The Integration Opportunity, Part 2: Facilitating Integration

Long-term organizational changes would certainly help integration, but what can you do now ?

In my last column I wrote about the many barriers to successfully integrating campaigns across agencies and/or departments. Much of your feedback centered on the question, “What can we do today to make this happen?”

There’s quite a bit we can do in the absence of broader solutions discussed in the previous column. What we can do right now is some of the most important work of all: build and develop relationships with our colleagues in other departments, other agencies or other client business units. I’ll provide some real life examples and scenarios to help us all become more effective integrators.

Conventional wisdom says general agencies are the overall steward of the client’s brand, and therefore are the ones with their finger on the pulse of all client activities and initiatives. This is true in most cases. It’s certainly true the general agency of record (AOR) is the steward of the brand and defines how all other service providers should represent that brand.

We often find the AOR is so focused on general advertising, it doesn’t have relationships across key business units that wield significant influence on a brand’s overall marketing plan. For example, one client has individual business units responsible for verticals such as promotions, trade, NASCAR relationships, altruistic/non-profit ventures (e.g., literacy), and more. These units play a significant role determining how dollars are allocated within a brand marketing plan. They’re impacting decisions at the marketing budget level, not farther down the road at the advertising budget level. In a business where dollars can be hard to come by, these are people to know.

We’ve been fortunate in most cases to have our direct client both encourage and facilitate our getting in front of key groups outside advertising. We’re able to learn a great deal more about the entire scope of our client’s marketing operation. When sitting down with the general AOR to discuss the client’s business issues, we know significantly more about the company’s ancillary activities than the general agency does. It puts us in an integrator position.

This is the position we all want to be in. We’re able to communicate details of many disparate programs to key stakeholders, and take part in planning how we can make them work together. This not only occurs when we speak with the general agency, but when we meet with the other business units. For example, the NASCAR team may not be aware what the brand plans to do online. They may be interested in exploring how the Internet can support their NASCAR initiative.

We can help bridge that gap and get everyone working on the same page. In doing this, we create opportunity for ourselves and help move our client’s business in the right direction. This is made possible through building relationships. I’ve often thought the people who make the most impact in an organization are those who are effective relationship builders.

The same dynamic can take place across agency departments or across separate agencies when asked to integrate. We’re often asked to work with general agencies. As detailed in the last column, financial incentive is not always there. The challenge is to make it work in the absence of incentives.

We’ve been successful through building and growing relationships with our agency counterparts. You can put a great deal of work into this without immediate reward. In most cases, success does eventually come.

We try to make our offline counterparts smarter about what’s happening on the Web. They can take that knowledge to the client and look good. This can be as simple as having a brief conversation every week or so.
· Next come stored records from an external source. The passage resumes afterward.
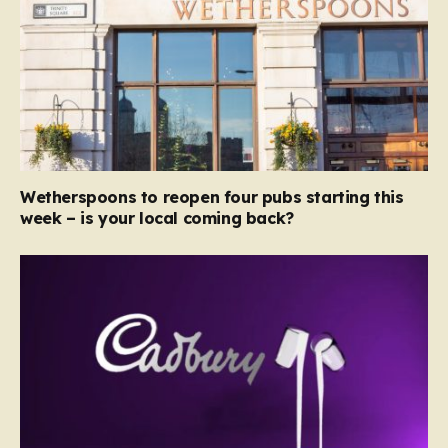
Wetherspoons to reopen four pubs starting this
week – is your local coming back?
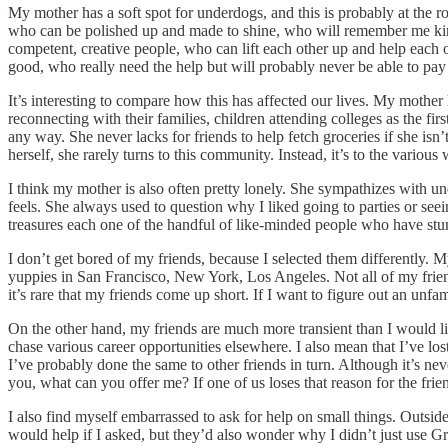
My mother has a soft spot for underdogs, and this is probably at the r
who can be polished up and made to shine, who will remember me kindly 
competent, creative people, who can lift each other up and help each 
good, who really need the help but will probably never be able to pay 
It’s interesting to compare how this has affected our lives. My mother
reconnecting with their families, children attending colleges as the fi
any way. She never lacks for friends to help fetch groceries if she isn’
herself, she rarely turns to this community. Instead, it’s to the vari
I think my mother is also often pretty lonely. She sympathizes with un
feels. She always used to question why I liked going to parties or see
treasures each one of the handful of like-minded people who have stum
I don’t get bored of my friends, because I selected them differently. 
yuppies in San Francisco, New York, Los Angeles. Not all of my friends 
it’s rare that my friends come up short. If I want to figure out an un
On the other hand, my friends are much more transient than I would lik
chase various career opportunities elsewhere. I also mean that I’ve los
I’ve probably done the same to other friends in turn. Although it’s nev
you, what can you offer me? If one of us loses that reason for the frien
I also find myself embarrassed to ask for help on small things. Outsi
would help if I asked, but they’d also wonder why I didn’t just use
Find out if they have a client meeting coming up, and what they hope to accomplish. Then, pass along a nugget or two they can use in the meeting to present a broader view of the business — that includes the Internet. Perhaps it’s information on what a competitor is doing online, or a new industry trend that impacts the business. If you recently got a scoop on what the NASCAR team is planning, share it. Ultimately, these favors win you favor, and open doors for you and your agency.
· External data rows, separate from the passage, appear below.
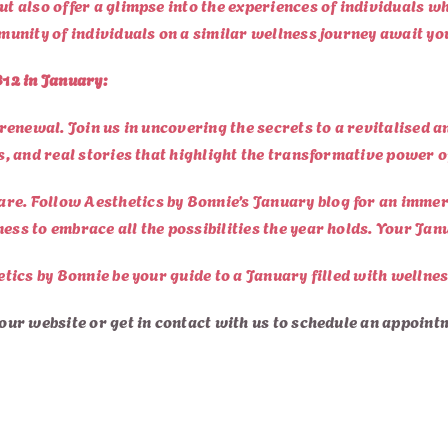
but also offer a glimpse into the experiences of individuals 
mmunity of individuals on a similar wellness journey await yo
12 in January:
r renewal. Join us in uncovering the secrets to a revitalised 
es, and real stories that highlight the transformative power o
re. Follow Aesthetics by Bonnie’s January blog for an immers
ess to embrace all the possibilities the year holds. Your Ja
etics by Bonnie be your guide to a January filled with wellnes
 our website or g
et in contact with us
to schedule an appoint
As media professionals, we’re in the relationship business. Most of us may think about them only from an agency-vendor perspective. Take a step back. Think about how a really good working relationship with the AMD (or planner, or account supervisor) at the general agency would affect your part of the business. How building a rapport with the client’s promotion director would help you see (and act on) a broader client picture. Then, go make it happen. As an online media professional, you can be the integrator who’s missing from the equation.